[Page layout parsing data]

═══

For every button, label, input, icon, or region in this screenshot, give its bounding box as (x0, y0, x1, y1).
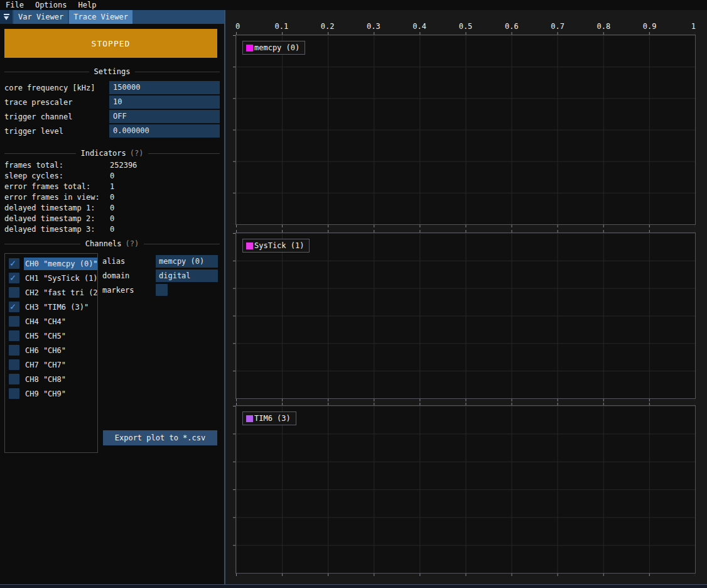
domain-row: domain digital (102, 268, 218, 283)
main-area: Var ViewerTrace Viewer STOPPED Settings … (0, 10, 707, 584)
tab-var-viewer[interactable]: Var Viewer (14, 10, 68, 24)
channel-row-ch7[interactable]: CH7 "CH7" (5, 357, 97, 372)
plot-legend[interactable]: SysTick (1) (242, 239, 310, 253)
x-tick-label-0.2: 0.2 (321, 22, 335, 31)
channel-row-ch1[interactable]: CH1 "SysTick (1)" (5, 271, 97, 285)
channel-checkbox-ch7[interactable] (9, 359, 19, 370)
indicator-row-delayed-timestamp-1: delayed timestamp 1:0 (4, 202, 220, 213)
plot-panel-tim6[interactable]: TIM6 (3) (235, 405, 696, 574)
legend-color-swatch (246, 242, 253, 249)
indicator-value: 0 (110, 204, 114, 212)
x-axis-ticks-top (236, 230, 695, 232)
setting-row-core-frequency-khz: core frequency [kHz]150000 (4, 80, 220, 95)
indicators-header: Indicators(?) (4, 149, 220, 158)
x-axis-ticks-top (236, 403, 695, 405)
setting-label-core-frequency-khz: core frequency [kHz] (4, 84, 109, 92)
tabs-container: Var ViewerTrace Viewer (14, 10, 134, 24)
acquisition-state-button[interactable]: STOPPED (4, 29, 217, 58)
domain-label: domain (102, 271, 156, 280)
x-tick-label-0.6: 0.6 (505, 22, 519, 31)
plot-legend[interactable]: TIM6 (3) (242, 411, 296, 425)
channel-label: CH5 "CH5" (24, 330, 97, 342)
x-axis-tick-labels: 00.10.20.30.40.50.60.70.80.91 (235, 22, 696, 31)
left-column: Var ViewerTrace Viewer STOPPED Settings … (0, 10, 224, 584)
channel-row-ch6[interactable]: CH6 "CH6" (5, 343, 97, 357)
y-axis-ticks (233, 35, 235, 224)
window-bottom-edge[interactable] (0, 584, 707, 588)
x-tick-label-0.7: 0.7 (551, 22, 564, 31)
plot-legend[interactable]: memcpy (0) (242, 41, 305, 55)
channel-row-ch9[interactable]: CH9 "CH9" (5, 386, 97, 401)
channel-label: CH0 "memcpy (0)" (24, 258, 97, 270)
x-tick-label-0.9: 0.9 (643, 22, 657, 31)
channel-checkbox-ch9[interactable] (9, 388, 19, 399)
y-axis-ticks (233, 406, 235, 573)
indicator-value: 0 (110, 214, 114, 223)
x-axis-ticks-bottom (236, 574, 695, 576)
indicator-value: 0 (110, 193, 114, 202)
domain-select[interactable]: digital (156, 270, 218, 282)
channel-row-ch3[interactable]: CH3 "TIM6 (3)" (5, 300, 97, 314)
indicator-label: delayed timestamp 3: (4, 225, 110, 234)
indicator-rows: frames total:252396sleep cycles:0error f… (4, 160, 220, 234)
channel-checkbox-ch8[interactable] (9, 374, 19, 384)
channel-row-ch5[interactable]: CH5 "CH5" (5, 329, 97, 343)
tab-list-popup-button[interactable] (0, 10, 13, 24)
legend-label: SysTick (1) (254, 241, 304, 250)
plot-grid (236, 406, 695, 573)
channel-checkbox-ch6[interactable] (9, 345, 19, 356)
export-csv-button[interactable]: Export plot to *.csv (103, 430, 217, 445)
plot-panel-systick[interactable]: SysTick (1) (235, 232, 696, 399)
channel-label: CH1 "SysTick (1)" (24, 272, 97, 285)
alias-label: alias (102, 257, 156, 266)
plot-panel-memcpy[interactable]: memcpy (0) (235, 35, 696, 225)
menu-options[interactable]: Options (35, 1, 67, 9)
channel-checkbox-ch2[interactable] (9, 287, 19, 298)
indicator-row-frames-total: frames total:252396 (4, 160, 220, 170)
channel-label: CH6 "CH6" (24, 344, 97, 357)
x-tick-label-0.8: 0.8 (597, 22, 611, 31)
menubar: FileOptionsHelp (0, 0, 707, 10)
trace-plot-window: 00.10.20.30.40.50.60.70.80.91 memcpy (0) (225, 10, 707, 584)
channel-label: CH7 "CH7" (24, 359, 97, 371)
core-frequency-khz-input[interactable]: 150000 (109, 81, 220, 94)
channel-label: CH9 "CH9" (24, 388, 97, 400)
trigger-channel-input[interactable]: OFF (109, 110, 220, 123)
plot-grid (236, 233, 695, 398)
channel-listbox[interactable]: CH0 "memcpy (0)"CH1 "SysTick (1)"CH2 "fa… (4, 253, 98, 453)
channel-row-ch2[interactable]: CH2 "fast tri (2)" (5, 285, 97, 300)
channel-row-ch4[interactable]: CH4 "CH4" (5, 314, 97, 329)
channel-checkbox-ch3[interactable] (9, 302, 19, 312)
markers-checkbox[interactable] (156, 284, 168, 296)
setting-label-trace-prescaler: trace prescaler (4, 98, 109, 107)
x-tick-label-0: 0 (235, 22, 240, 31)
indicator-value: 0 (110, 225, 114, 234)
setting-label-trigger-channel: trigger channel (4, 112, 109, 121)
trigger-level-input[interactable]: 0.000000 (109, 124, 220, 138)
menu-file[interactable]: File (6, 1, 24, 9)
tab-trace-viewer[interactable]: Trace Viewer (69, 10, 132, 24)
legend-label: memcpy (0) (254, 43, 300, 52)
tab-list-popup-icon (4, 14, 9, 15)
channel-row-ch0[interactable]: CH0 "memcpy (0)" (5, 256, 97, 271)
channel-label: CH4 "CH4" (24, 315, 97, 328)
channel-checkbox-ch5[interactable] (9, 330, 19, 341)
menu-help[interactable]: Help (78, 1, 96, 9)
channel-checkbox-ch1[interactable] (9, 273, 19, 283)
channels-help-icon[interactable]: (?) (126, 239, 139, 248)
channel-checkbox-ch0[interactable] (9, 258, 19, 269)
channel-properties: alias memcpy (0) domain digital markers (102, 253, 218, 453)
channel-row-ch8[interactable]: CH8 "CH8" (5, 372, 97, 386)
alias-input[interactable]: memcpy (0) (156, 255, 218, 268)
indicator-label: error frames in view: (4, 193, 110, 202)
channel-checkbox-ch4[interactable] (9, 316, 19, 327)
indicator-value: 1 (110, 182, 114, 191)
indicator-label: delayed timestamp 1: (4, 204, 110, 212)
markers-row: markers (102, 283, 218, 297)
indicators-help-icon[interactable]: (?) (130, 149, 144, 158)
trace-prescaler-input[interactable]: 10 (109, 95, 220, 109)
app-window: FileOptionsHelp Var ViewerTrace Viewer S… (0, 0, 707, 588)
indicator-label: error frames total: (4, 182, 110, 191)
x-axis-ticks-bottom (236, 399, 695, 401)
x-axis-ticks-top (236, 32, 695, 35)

═══

# [Problem details]
Wherever a line of the entries holds the string "panel", copy that line.

# [Response below]
plot-panel-tim6[interactable]: TIM6 (3) (235, 405, 696, 574)
plot-panel-systick[interactable]: SysTick (1) (235, 232, 696, 399)
plot-panel-memcpy[interactable]: memcpy (0) (235, 35, 696, 225)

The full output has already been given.